> _TASK TO CARRY OUT_
Take the listing below and reproduce it in full. Change nothing.
=== Begin Enclosure ===
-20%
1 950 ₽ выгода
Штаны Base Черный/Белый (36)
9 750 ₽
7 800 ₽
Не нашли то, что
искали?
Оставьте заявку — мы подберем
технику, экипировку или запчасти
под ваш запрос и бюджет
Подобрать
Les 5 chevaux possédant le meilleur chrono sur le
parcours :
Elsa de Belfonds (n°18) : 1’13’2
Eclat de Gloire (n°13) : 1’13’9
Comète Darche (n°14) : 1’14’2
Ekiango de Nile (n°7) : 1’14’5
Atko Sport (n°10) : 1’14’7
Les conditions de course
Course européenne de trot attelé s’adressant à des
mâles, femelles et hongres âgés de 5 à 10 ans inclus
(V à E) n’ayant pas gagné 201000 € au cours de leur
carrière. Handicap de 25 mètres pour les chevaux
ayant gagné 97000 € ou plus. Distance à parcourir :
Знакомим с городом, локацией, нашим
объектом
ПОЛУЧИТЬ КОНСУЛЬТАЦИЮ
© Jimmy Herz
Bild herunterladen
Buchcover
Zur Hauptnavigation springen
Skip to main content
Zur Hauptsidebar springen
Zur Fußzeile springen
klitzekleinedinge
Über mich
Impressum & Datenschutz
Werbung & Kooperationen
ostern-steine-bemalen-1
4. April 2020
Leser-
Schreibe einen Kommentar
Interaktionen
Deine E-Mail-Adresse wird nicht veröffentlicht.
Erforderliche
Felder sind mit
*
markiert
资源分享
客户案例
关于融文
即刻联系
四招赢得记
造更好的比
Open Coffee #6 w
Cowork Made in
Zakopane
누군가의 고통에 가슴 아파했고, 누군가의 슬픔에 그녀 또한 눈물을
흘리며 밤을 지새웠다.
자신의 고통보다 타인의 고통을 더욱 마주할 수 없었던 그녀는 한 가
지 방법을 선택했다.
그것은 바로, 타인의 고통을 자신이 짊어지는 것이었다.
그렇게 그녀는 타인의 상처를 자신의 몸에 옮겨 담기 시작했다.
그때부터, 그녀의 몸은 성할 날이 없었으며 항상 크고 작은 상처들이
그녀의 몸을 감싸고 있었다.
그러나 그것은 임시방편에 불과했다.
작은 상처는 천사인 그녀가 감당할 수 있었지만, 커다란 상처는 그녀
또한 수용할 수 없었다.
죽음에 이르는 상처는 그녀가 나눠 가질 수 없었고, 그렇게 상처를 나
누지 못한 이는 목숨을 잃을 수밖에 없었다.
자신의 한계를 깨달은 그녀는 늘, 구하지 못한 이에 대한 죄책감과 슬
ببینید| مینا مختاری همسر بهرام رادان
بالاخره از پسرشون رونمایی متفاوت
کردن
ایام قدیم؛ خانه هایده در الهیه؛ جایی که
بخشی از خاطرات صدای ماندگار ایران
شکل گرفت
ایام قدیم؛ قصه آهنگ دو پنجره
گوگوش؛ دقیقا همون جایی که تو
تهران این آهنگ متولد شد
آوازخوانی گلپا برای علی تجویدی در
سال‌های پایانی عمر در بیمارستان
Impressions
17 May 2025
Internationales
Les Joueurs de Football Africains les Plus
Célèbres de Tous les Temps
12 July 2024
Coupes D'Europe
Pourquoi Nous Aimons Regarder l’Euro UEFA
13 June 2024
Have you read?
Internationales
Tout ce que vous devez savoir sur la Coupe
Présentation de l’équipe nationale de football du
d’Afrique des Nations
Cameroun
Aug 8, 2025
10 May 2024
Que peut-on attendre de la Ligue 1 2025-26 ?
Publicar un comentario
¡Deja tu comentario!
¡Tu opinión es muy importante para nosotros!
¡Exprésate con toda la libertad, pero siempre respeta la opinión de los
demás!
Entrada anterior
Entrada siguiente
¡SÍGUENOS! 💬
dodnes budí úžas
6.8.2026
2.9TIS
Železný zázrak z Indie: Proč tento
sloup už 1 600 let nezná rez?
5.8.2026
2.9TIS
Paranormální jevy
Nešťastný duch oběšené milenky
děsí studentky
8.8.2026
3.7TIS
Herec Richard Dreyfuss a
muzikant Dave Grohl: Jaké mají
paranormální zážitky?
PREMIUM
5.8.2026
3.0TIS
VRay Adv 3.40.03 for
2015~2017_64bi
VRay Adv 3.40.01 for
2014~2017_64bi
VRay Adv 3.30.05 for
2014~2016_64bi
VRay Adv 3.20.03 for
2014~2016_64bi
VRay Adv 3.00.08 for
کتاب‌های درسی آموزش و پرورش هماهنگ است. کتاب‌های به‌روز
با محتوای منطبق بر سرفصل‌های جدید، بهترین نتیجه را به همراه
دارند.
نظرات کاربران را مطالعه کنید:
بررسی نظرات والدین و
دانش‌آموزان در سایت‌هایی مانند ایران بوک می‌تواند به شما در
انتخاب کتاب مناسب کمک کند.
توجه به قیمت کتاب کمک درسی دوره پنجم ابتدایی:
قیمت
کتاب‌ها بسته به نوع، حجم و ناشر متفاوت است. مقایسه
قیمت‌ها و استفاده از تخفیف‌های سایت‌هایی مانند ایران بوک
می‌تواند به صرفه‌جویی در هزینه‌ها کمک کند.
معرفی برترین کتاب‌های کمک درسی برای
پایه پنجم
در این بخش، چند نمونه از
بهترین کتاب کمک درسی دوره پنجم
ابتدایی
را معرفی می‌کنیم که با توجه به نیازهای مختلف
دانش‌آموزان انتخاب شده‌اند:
=== End Enclosure ===
> _ANSWER BOX_
-20%
1 950 ₽ выгода
Штаны Base Черный/Белый (36)
9 750 ₽
7 800 ₽
Не нашли то, что
искали?
Оставьте заявку — мы подберем
технику, экипировку или запчасти
под ваш запрос и бюджет
Подобрать
Les 5 chevaux possédant le meilleur chrono sur le
parcours :
Elsa de Belfonds (n°18) : 1’13’2
Eclat de Gloire (n°13) : 1’13’9
Comète Darche (n°14) : 1’14’2
Ekiango de Nile (n°7) : 1’14’5
Atko Sport (n°10) : 1’14’7
Les conditions de course
Course européenne de trot attelé s’adressant à des
mâles, femelles et hongres âgés de 5 à 10 ans inclus
(V à E) n’ayant pas gagné 201000 € au cours de leur
carrière. Handicap de 25 mètres pour les chevaux
ayant gagné 97000 € ou plus. Distance à parcourir :
Знакомим с городом, локацией, нашим
объектом
ПОЛУЧИТЬ КОНСУЛЬТАЦИЮ
© Jimmy Herz
Bild herunterladen
Buchcover
Zur Hauptnavigation springen
Skip to main content
Zur Hauptsidebar springen
Zur Fußzeile springen
klitzekleinedinge
Über mich
Impressum & Datenschutz
Werbung & Kooperationen
ostern-steine-bemalen-1
4. April 2020
Leser-
Schreibe einen Kommentar
Interaktionen
Deine E-Mail-Adresse wird nicht veröffentlicht.
Erforderliche
Felder sind mit
*
markiert
资源分享
客户案例
关于融文
即刻联系
四招赢得记
造更好的比
Open Coffee #6 w
Cowork Made in
Zakopane
누군가의 고통에 가슴 아파했고, 누군가의 슬픔에 그녀 또한 눈물을
흘리며 밤을 지새웠다.
자신의 고통보다 타인의 고통을 더욱 마주할 수 없었던 그녀는 한 가
지 방법을 선택했다.
그것은 바로, 타인의 고통을 자신이 짊어지는 것이었다.
그렇게 그녀는 타인의 상처를 자신의 몸에 옮겨 담기 시작했다.
그때부터, 그녀의 몸은 성할 날이 없었으며 항상 크고 작은 상처들이
그녀의 몸을 감싸고 있었다.
그러나 그것은 임시방편에 불과했다.
작은 상처는 천사인 그녀가 감당할 수 있었지만, 커다란 상처는 그녀
또한 수용할 수 없었다.
죽음에 이르는 상처는 그녀가 나눠 가질 수 없었고, 그렇게 상처를 나
누지 못한 이는 목숨을 잃을 수밖에 없었다.
자신의 한계를 깨달은 그녀는 늘, 구하지 못한 이에 대한 죄책감과 슬
ببینید| مینا مختاری همسر بهرام رادان
بالاخره از پسرشون رونمایی متفاوت
کردن
ایام قدیم؛ خانه هایده در الهیه؛ جایی که
بخشی از خاطرات صدای ماندگار ایران
شکل گرفت
ایام قدیم؛ قصه آهنگ دو پنجره
گوگوش؛ دقیقا همون جایی که تو
تهران این آهنگ متولد شد
آوازخوانی گلپا برای علی تجویدی در
سال‌های پایانی عمر در بیمارستان
Impressions
17 May 2025
Internationales
Les Joueurs de Football Africains les Plus
Célèbres de Tous les Temps
12 July 2024
Coupes D'Europe
Pourquoi Nous Aimons Regarder l’Euro UEFA
13 June 2024
Have you read?
Internationales
Tout ce que vous devez savoir sur la Coupe
Présentation de l’équipe nationale de football du
d’Afrique des Nations
Cameroun
Aug 8, 2025
10 May 2024
Que peut-on attendre de la Ligue 1 2025-26 ?
Publicar un comentario
¡Deja tu comentario!
¡Tu opinión es muy importante para nosotros!
¡Exprésate con toda la libertad, pero siempre respeta la opinión de los
demás!
Entrada anterior
Entrada siguiente
¡SÍGUENOS! 💬
dodnes budí úžas
6.8.2026
2.9TIS
Železný zázrak z Indie: Proč tento
sloup už 1 600 let nezná rez?
5.8.2026
2.9TIS
Paranormální jevy
Nešťastný duch oběšené milenky
děsí studentky
8.8.2026
3.7TIS
Herec Richard Dreyfuss a
muzikant Dave Grohl: Jaké mají
paranormální zážitky?
PREMIUM
5.8.2026
3.0TIS
VRay Adv 3.40.03 for
2015~2017_64bi
VRay Adv 3.40.01 for
2014~2017_64bi
VRay Adv 3.30.05 for
2014~2016_64bi
VRay Adv 3.20.03 for
2014~2016_64bi
VRay Adv 3.00.08 for
کتاب‌های درسی آموزش و پرورش هماهنگ است. کتاب‌های به‌روز
با محتوای منطبق بر سرفصل‌های جدید، بهترین نتیجه را به همراه
دارند.
نظرات کاربران را مطالعه کنید:
بررسی نظرات والدین و
دانش‌آموزان در سایت‌هایی مانند ایران بوک می‌تواند به شما در
انتخاب کتاب مناسب کمک کند.
توجه به قیمت کتاب کمک درسی دوره پنجم ابتدایی:
قیمت
کتاب‌ها بسته به نوع، حجم و ناشر متفاوت است. مقایسه
قیمت‌ها و استفاده از تخفیف‌های سایت‌هایی مانند ایران بوک
می‌تواند به صرفه‌جویی در هزینه‌ها کمک کند.
معرفی برترین کتاب‌های کمک درسی برای
پایه پنجم
در این بخش، چند نمونه از
بهترین کتاب کمک درسی دوره پنجم
ابتدایی
را معرفی می‌کنیم که با توجه به نیازهای مختلف
دانش‌آموزان انتخاب شده‌اند:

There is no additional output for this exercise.